Entries follow. Return each line that contains the word "explicou".

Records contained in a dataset
---+---
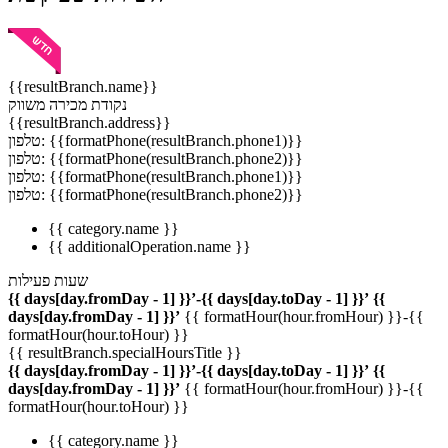
{{resultBranch.name}}
נקודת מכירה משווק
{{resultBranch.address}}
טלפון: {{formatPhone(resultBranch.phone1)}}
טלפון: {{formatPhone(resultBranch.phone2)}}
טלפון: {{formatPhone(resultBranch.phone1)}}
טלפון: {{formatPhone(resultBranch.phone2)}}
{{ category.name }}
{{ additionalOperation.name }}
שעות פעילות
{{ days[day.fromDay - 1] }}’-{{ days[day.toDay - 1] }}’
{{
days[day.fromDay - 1] }}’
{{ formatHour(hour.fromHour) }}-{{
formatHour(hour.toHour) }}
{{ resultBranch.specialHoursTitle }}
{{ days[day.fromDay - 1] }}’-{{ days[day.toDay - 1] }}’
{{
days[day.fromDay - 1] }}’
{{ formatHour(hour.fromHour) }}-{{
formatHour(hour.toHour) }}
{{ category.name }}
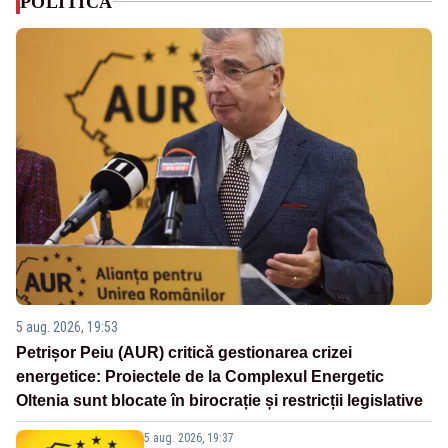
POLITICA
5 aug. 2026, 19:53
Petrișor Peiu (AUR) critică gestionarea crizei
energetice: Proiectele de la Complexul Energetic
Oltenia sunt blocate în birocrație și restricții legislative
5 aug. 2026, 19:37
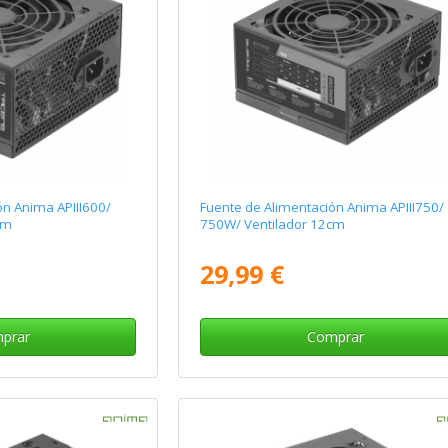
ón Anima APIII600/
Fuente de Alimentación Anima APIII750/
cm
750W/ Ventilador 12cm
29,99 €
prar
Comprar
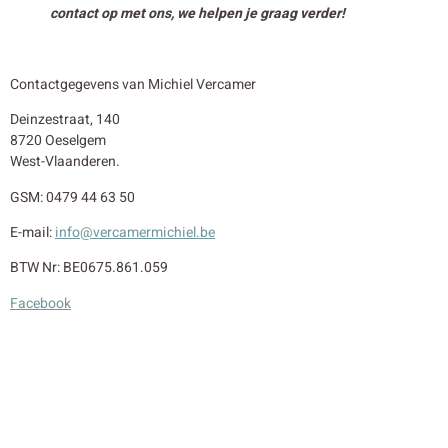
contact op met ons, we helpen je graag verder!
Contactgegevens van Michiel Vercamer
Deinzestraat, 140
8720 Oeselgem
West-Vlaanderen.
GSM: 0479 44 63 50
E-mail:
info@vercamermichiel.be
BTW Nr: BE0675.861.059
Facebook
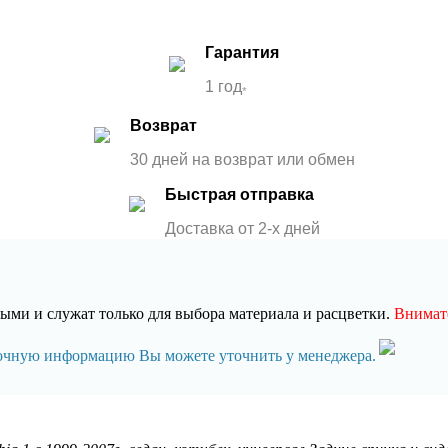
Гарантия
1 год
*
Возврат
30 дней на возврат или обмен
Быстрая отправка
Доставка от 2-x дней
ми и служат только для выбора материала и расцветки.
Внимате
точную информацию Вы можете уточнить у менеджера.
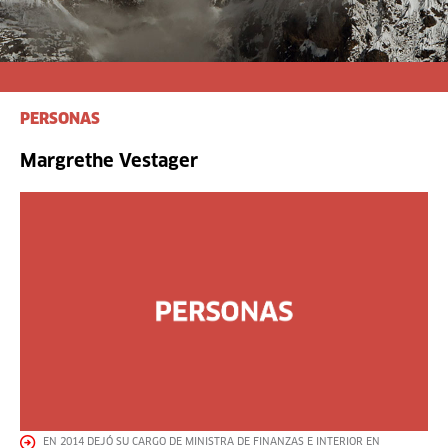
PERSONAS
Margrethe Vestager
EN 2014 DEJÓ SU CARGO DE MINISTRA DE FINANZAS E INTERIOR EN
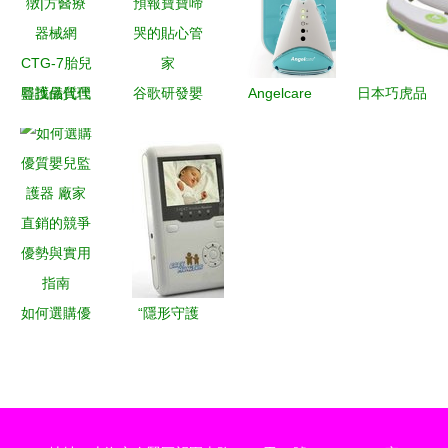
險
尋找品質代
谷歌研發嬰
Angelcare
日本巧虎品
理，共創醫
兒智能監護
AC401 嬰
質之選 永
療藍?！
器 提前預
兒動作及聲
和 baby
獤|方醫療
報寶寶啼哭
音監測器
craft 綠色
器械網
的貼心管家
海選區父母
學步車詳細
CTG-7胎兒
首選育兒神
推薦
監護儀代理
器
招募中
如何選購優
“隱形守護
質嬰兒監護
者” 2.4G無
器 廠家直
線嬰兒監護
銷的競爭優
器全面解讀
勢與實用指
與選購指南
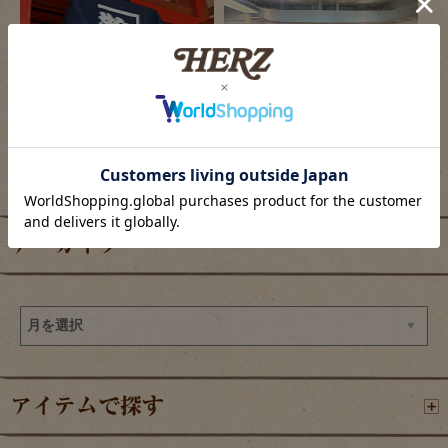
2026/08/06
2026/08/06
ヘルツ仙台店、夏祭り開催のご案内
羽田エアポートガーデン店の目玉商品
アーカイブ
アイテムで探す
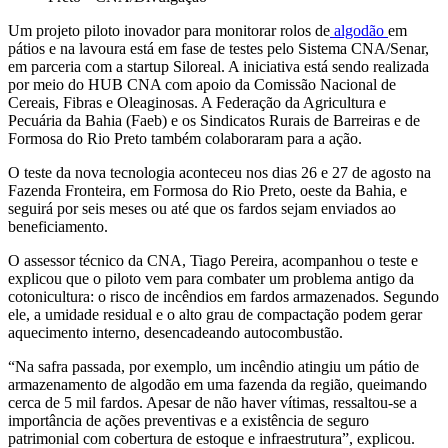
Um projeto piloto inovador para monitorar rolos de
algodão
em
pátios e na lavoura está em fase de testes pelo Sistema CNA/Senar,
em parceria com a startup Siloreal. A iniciativa está sendo realizada
por meio do HUB CNA com apoio da Comissão Nacional de
Cereais, Fibras e Oleaginosas. A Federação da Agricultura e
Pecuária da Bahia (Faeb) e os Sindicatos Rurais de Barreiras e de
Formosa do Rio Preto também colaboraram para a ação.
O teste da nova tecnologia aconteceu nos dias 26 e 27 de agosto na
Fazenda Fronteira, em Formosa do Rio Preto, oeste da Bahia, e
seguirá por seis meses ou até que os fardos sejam enviados ao
beneficiamento.
O assessor técnico da CNA, Tiago Pereira, acompanhou o teste e
explicou que o piloto vem para combater um problema antigo da
cotonicultura: o risco de incêndios em fardos armazenados. Segundo
ele, a umidade residual e o alto grau de compactação podem gerar
aquecimento interno, desencadeando autocombustão.
“Na safra passada, por exemplo, um incêndio atingiu um pátio de
armazenamento de algodão em uma fazenda da região, queimando
cerca de 5 mil fardos. Apesar de não haver vítimas, ressaltou-se a
importância de ações preventivas e a existência de seguro
patrimonial com cobertura de estoque e infraestrutura”, explicou.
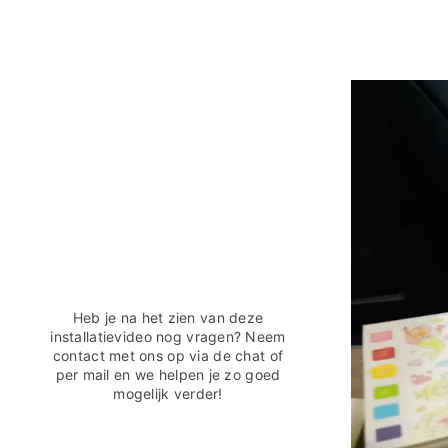
Heb je na het zien van deze
installatievideo nog vragen? Neem
contact met ons op via de chat of
per mail en we helpen je zo goed
mogelijk verder!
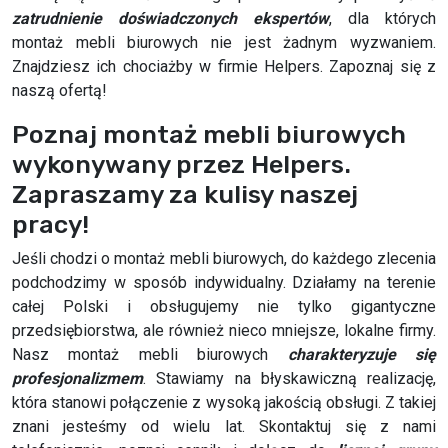
zatrudnienie doświadczonych ekspertów
, dla których
montaż mebli biurowych nie jest żadnym wyzwaniem.
Znajdziesz ich chociażby w firmie Helpers. Zapoznaj się z
naszą ofertą!
Poznaj montaż mebli biurowych
wykonywany przez Helpers.
Zapraszamy za kulisy naszej
pracy!
Jeśli chodzi o montaż mebli biurowych, do każdego zlecenia
podchodzimy w sposób indywidualny. Działamy na terenie
całej Polski i obsługujemy nie tylko gigantyczne
przedsiębiorstwa, ale również nieco mniejsze, lokalne firmy.
Nasz montaż mebli biurowych
charakteryzuje się
profesjonalizmem
. Stawiamy na błyskawiczną realizację,
która stanowi połączenie z wysoką jakością obsługi. Z takiej
znani jesteśmy od wielu lat. Skontaktuj się z nami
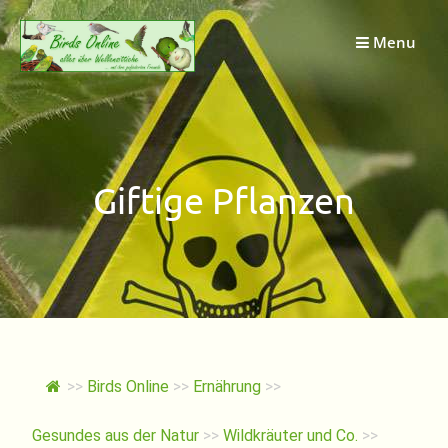
Springe
zum
Menu
Inhalt
Giftige Pflanzen
>>
Birds Online
>>
Ernährung
>>
Gesundes aus der Natur
>>
Wildkräuter und Co.
>>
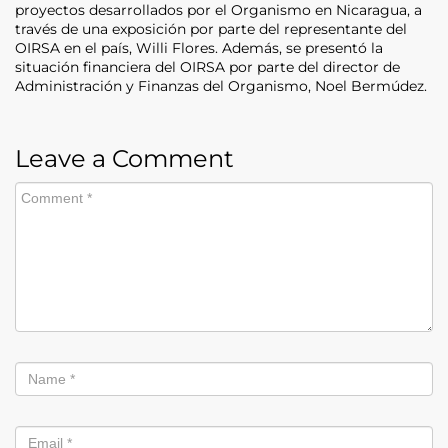
proyectos desarrollados por el Organismo en Nicaragua, a
través de una exposición por parte del representante del
OIRSA en el país, Willi Flores. Además, se presentó la
situación financiera del OIRSA por parte del director de
Administración y Finanzas del Organismo, Noel Bermúdez.
Leave a Comment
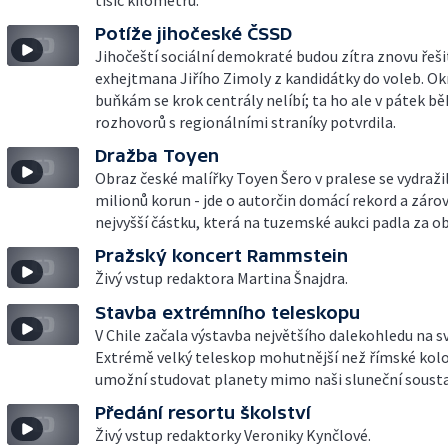
tisíc kilometrů.
Potíže jihočeské ČSSD
Jihočeští sociální demokraté budou zítra znovu řeši
exhejtmana Jiřího Zimoly z kandidátky do voleb. O
buňkám se krok centrály nelíbí; ta ho ale v pátek 
rozhovorů s regionálními straníky potvrdila.
Dražba Toyen
Obraz české malířky Toyen Šero v pralese se vydražil
milionů korun - jde o autorčin domácí rekord a záro
nejvyšší částku, která na tuzemské aukci padla za ob
Pražský koncert Rammstein
Živý vstup redaktora Martina Šnajdra.
Stavba extrémního teleskopu
V Chile začala výstavba největšího dalekohledu na sv
Extrémě velký teleskop mohutnější než římské ko
umožní studovat planety mimo naši sluneční sousta
Předání resortu školství
Živý vstup redaktorky Veroniky Kynčlové.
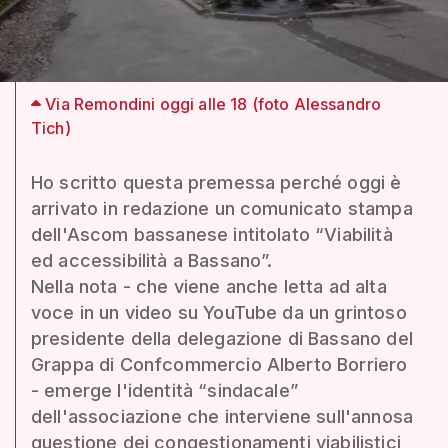
Via Remondini oggi alle 18 (foto Alessandro
Tich)
Ho scritto questa premessa perché oggi è
arrivato in redazione un comunicato stampa
dell'Ascom bassanese intitolato “Viabilità
ed accessibilità a Bassano”.
Nella nota - che viene anche letta ad alta
voce in un video su YouTube da un grintoso
presidente della delegazione di Bassano del
Grappa di Confcommercio Alberto Borriero
- emerge l'identità “sindacale”
dell'associazione che interviene sull'annosa
questione dei congestionamenti viabilistici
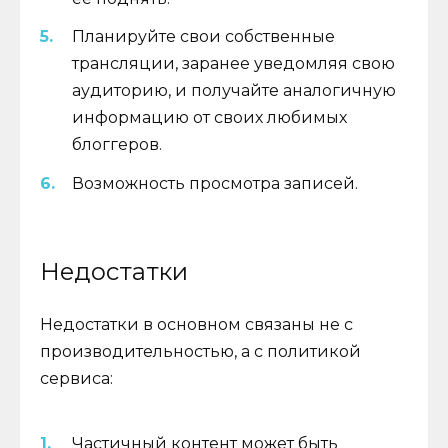
Планируйте свои собственные
трансляции, заранее уведомляя свою
аудиторию, и получайте аналогичную
информацию от своих любимых
блоггеров.
Возможность просмотра записей.
Недостатки
Недостатки в основном связаны не с
производительностью, а с политикой
сервиса:
Частичный контент может быть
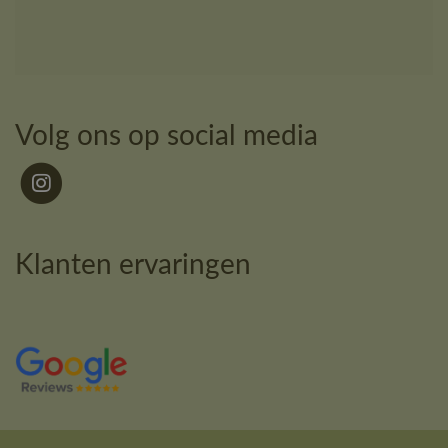
Volg ons op social media
Klanten ervaringen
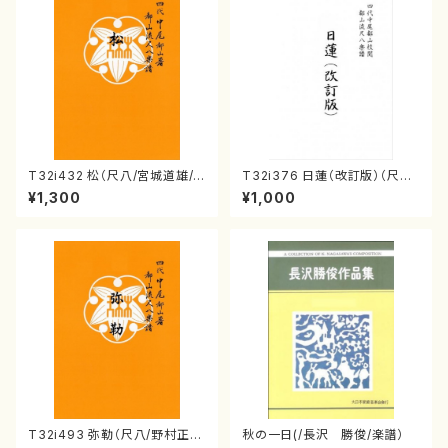
T32i432 松（尺八/宮城道雄/
T32i376 日蓮（改訂版）（尺八/
楽譜）都山流公刊楽譜曲番:213
宮城道雄/楽譜）都山流公刊楽譜
¥1,300
¥1,000
8
曲番:2081
T32i493 弥勒（尺八/野村正
秋の一日(/長沢 勝俊/楽譜）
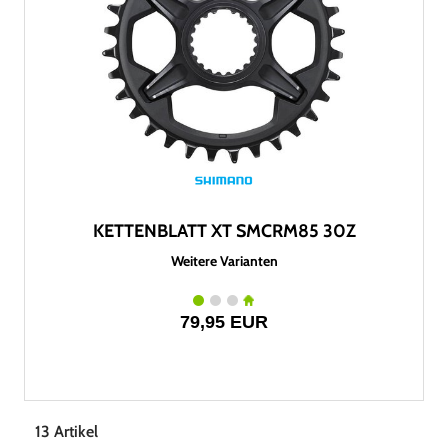
KETTENBLATT XT SMCRM85 30Z
Weitere Varianten
79,95 EUR
13 Artikel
---+---
Answer to the exercise -
explicou que o piloto vem para combater um problema antigo da
patrimonial com cobertura de estoque e infraestrutura”, explicou.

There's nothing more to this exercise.